__INPUT RECORDS__.
◇ ◇ ◇ ◇
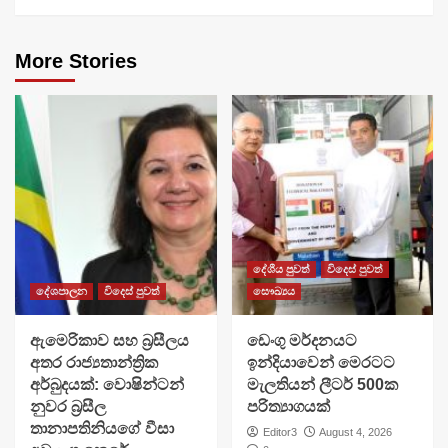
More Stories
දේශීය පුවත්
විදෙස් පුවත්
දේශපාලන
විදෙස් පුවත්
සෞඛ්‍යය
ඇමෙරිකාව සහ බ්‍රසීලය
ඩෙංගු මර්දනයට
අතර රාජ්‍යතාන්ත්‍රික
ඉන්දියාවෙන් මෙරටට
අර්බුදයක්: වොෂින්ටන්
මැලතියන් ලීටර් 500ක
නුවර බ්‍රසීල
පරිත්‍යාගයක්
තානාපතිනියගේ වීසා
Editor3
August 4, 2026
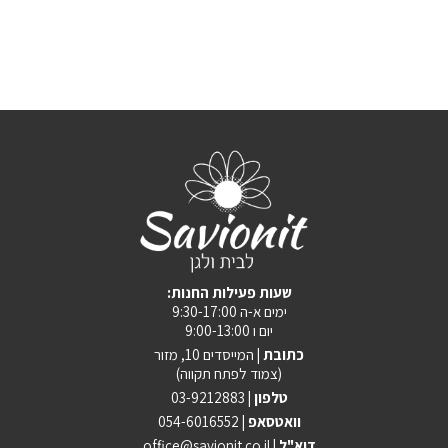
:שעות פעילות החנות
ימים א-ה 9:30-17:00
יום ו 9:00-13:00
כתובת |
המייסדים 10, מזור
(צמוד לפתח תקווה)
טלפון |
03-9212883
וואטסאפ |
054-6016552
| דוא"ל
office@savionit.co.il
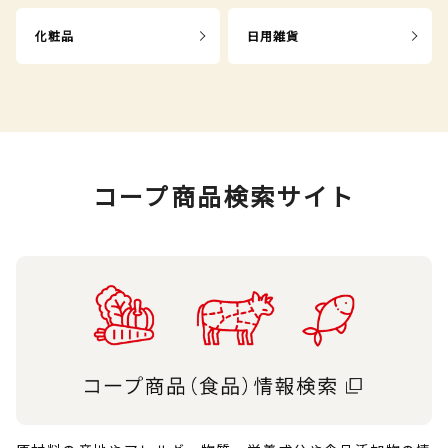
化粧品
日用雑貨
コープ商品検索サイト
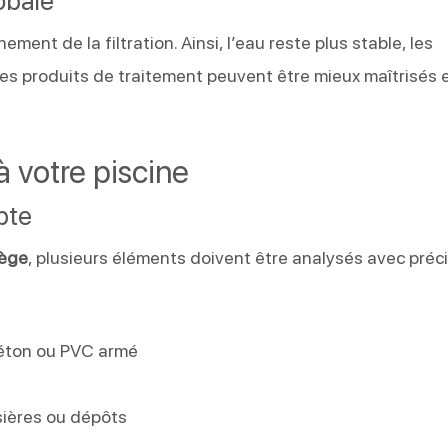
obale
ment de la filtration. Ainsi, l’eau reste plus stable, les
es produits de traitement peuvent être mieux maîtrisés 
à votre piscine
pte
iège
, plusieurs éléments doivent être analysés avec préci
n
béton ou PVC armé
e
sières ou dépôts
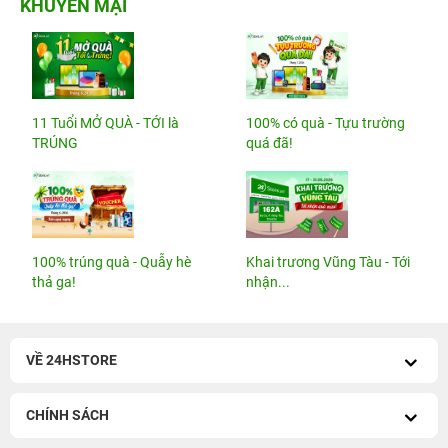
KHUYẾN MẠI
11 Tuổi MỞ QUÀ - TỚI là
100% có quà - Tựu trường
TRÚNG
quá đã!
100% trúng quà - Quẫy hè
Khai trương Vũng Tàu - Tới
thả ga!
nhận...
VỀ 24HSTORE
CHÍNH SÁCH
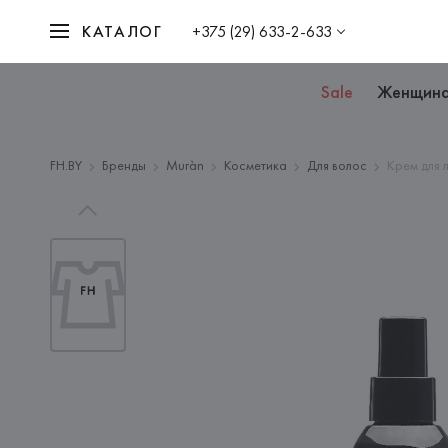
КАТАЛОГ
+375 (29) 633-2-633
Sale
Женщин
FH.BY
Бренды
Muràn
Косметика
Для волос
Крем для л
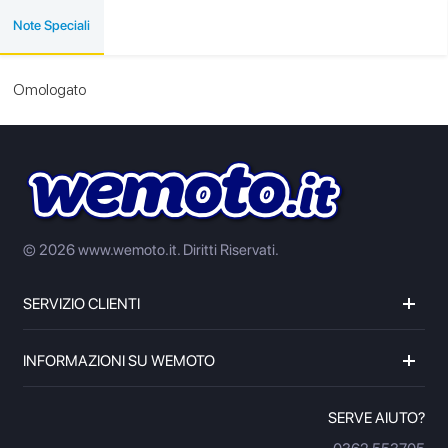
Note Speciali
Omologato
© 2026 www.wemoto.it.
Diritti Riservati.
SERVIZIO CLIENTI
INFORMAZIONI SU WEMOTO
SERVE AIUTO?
◇ ◇ ◇ ◇
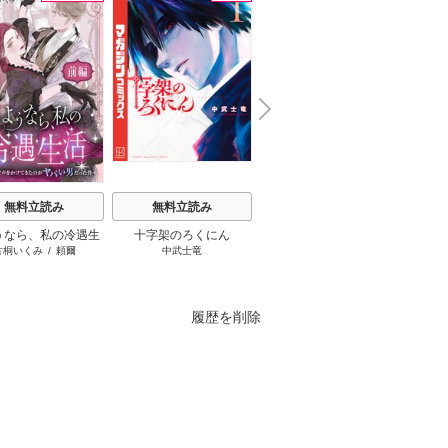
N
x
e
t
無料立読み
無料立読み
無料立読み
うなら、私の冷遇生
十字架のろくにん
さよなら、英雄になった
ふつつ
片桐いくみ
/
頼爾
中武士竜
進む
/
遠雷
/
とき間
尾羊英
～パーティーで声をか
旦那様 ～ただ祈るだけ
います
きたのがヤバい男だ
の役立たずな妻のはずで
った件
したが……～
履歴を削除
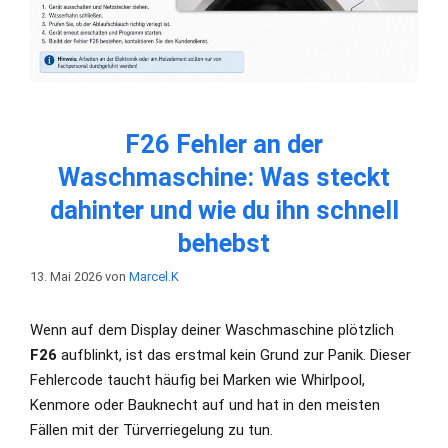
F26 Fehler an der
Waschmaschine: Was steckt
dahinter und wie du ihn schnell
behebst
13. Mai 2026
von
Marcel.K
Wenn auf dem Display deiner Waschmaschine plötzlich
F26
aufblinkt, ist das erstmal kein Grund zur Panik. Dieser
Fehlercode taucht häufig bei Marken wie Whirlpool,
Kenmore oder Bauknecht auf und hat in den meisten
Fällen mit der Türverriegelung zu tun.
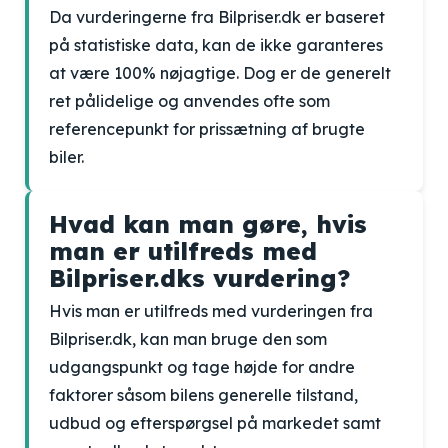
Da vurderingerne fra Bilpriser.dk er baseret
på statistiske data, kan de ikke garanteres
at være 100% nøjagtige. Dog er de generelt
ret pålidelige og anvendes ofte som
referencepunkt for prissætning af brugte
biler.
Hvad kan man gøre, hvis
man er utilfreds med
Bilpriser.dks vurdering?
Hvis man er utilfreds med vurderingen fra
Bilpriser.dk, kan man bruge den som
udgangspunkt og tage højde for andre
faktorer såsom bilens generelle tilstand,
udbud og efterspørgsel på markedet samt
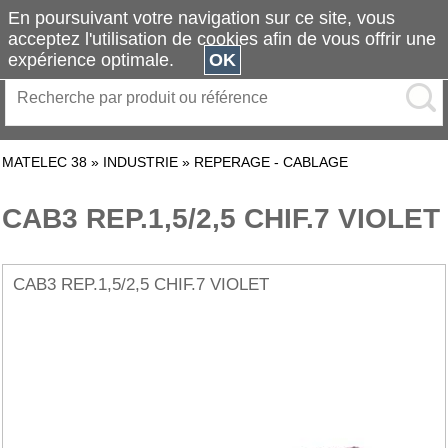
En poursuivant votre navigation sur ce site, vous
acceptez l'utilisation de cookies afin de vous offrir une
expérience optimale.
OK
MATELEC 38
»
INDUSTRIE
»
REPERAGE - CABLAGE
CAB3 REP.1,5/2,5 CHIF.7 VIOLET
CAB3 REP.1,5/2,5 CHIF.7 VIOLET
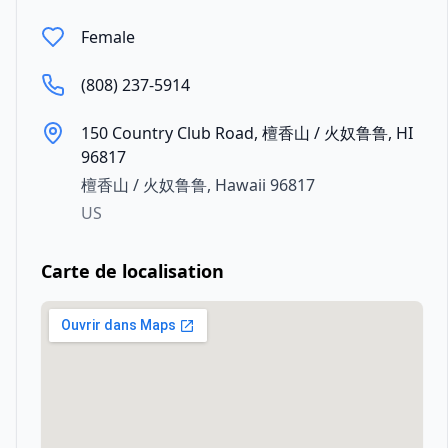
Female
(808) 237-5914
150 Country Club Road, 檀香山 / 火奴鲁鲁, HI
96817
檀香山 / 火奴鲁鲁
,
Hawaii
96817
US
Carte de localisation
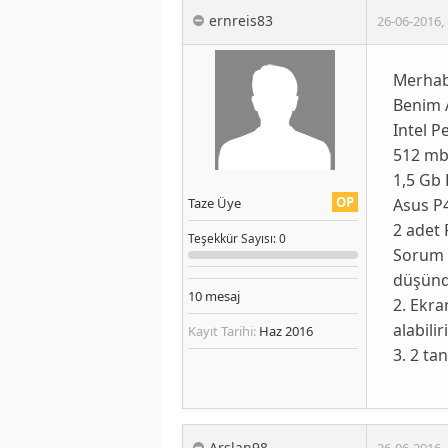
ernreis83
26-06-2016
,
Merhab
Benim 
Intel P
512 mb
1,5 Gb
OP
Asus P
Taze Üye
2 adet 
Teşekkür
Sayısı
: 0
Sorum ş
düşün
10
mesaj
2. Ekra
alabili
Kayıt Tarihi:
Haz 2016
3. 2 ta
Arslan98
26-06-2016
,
◇ ◇ ◇ ◇
__WORK TO BE COMPLETED__. Filter the entries above down to the lines that contain "utilfreds".

__RESPONSE TO THIS EXERCISE__.
man er utilfreds med
Hvis man er utilfreds med vurderingen fra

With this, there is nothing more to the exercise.